LLMs can provide explicit wiring instructions:

<CreateSequence>
  <steps>transformer, uploader</steps>
  <initial_payload>...</initial_payload>
  
  <edge_hints>
    <edge from="transformer" to="uploader">
      <map from="result" to="payload"/>
      <constant field="destination">/uploads/output.json</constant>
      <drop field="factor"/>
      <drop field="metadata"/>
    </edge>
  </edge_hints>
</CreateSequence>

Hint Types

Hint Syntax Effect
Map field <map from="X" to="Y"/> Wire source field to target field
Set constant <constant field="Y">value</constant> Set target field to literal value
Drop field <drop field="X"/> Explicitly ignore source field
Expression <expr field="Y">concat(X.a, X.b)</expr> Compute target from expression

Error Response to LLM

When wiring fails:

<SequenceError>
  <code>wiring_failed</code>
  <edge from="transformer" to="uploader"/>
  
  <source_fields>
    <field name="result" type="string"/>
    <field name="factor" type="int"/>
    <field name="metadata" type="object"/>
  </source_fields>
  
  <target_fields>
    <field name="payload" type="string" required="true" mapped="result" confidence="0.85"/>
    <field name="destination" type="string" required="true" mapped="" confidence="0"/>
  </target_fields>
  
  <issues>
    <issue type="unmapped_required">destination has no source</issue>
    <issue type="unmapped_source">factor will be dropped</issue>
    <issue type="unmapped_source">metadata will be dropped</issue>
  </issues>
  
  <suggestion>Provide mapping for 'destination' or set as constant.</suggestion>
</SequenceError>

This gives the LLM enough information to either:

  • Provide the missing hints
  • Try a different sequence
  • Ask the user for help

Future Enhancements

v1.1 — Type Coercion

  • Automatic int → string, date formatting, etc.
  • Warnings when lossy conversion occurs

v1.2 — Expression Builder

  • Visual expression editor for complex mappings
  • Functions: concat(), format(), split(), lookup()

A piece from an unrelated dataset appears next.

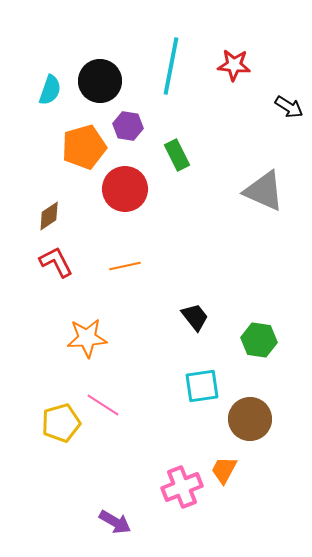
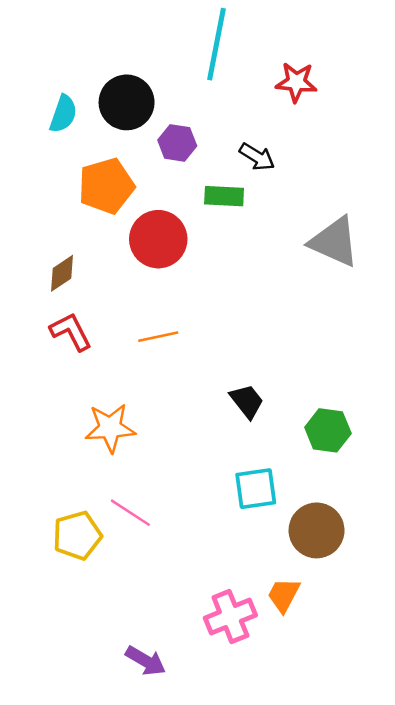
cyan line: (171, 66) -> (216, 44), moved
black arrow: (289, 107) -> (257, 157), moved
purple hexagon: (128, 126) -> (177, 143), moved
green rectangle: (177, 155) -> (224, 196), turned -60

v1.3 — Learning from Corrections

  • Track when users override AI suggestions
  • Fine-tune confidence thresholds
  • Eventually: personalized mapping suggestions

v2.0 — Multi-Output Nodes

  • Some nodes produce multiple outputs
  • UI shows multiple output ports
  • User wires specific port to specific input

This spec is a living document. Update as implementation progresses.